# Thread: Roots of a complex number

1. ## Roots of a complex number

Find all the roots in rectangular coordinates, exhibit them as vertices of certain squares, and point out which is the principal root.

$z_0=(-8-8i \sqrt3)^{1/4}=z^{1/4}$

The given answer is $\pm (\sqrt 3-i), \pm (1+ i\sqrt3)$, but I just do not see at all how they arrive at that answer. Here's what I got:

$r=\sqrt(64+192)=\sqrt(256)=16$

$tan(\theta)=\frac{-8\sqrt3}{-8}=\sqrt3...\theta= \frac{\pi }{3}$

$z=16e^{i(\frac{\pi}{3})}$

$z_0={16e^{i(\frac{\pi}{3})}}^{1/4}=\pm2e^{(\frac{\pi}{12}+\frac{2\pi k}{4})}=\pm2e^{(\frac{\pi}{12}+\frac{\pi k}{2})}, k=\pm1, \pm2,...$

Switching back to rectangular coordinates gives:

$\pm2\{cos(\frac{\pi}{12}+k\frac{\pi}{2})+isin(\fra c{\pi}{12}+k\frac{\pi}{2})\}$

This is clearly not correct, and my eyes are beginning to glaze over from looking at this problem all day. What am I doing wrong?

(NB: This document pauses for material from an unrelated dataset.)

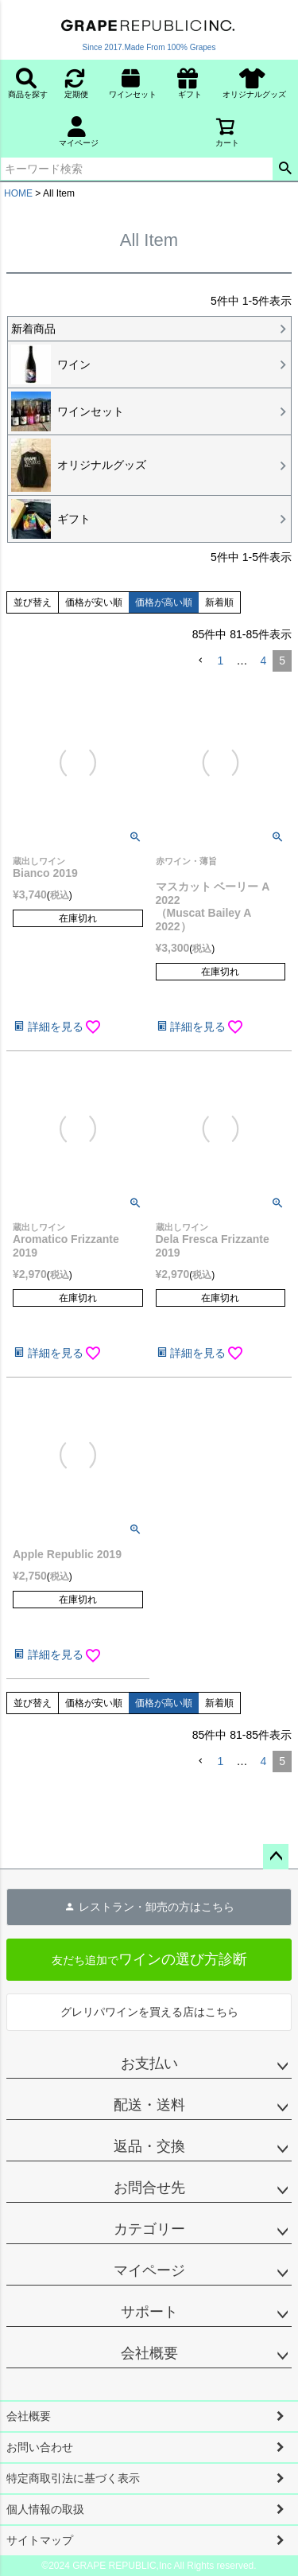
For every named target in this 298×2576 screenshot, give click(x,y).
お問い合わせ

2. First, the radius should always be positive. Therefore $16^{1/4}=2.$
Second, the angle you should have gotten is in the third quadrant, since both a and b are negative. This gives an original angle of $\frac{4\pi}{3}$.
This should help get you the correct answer.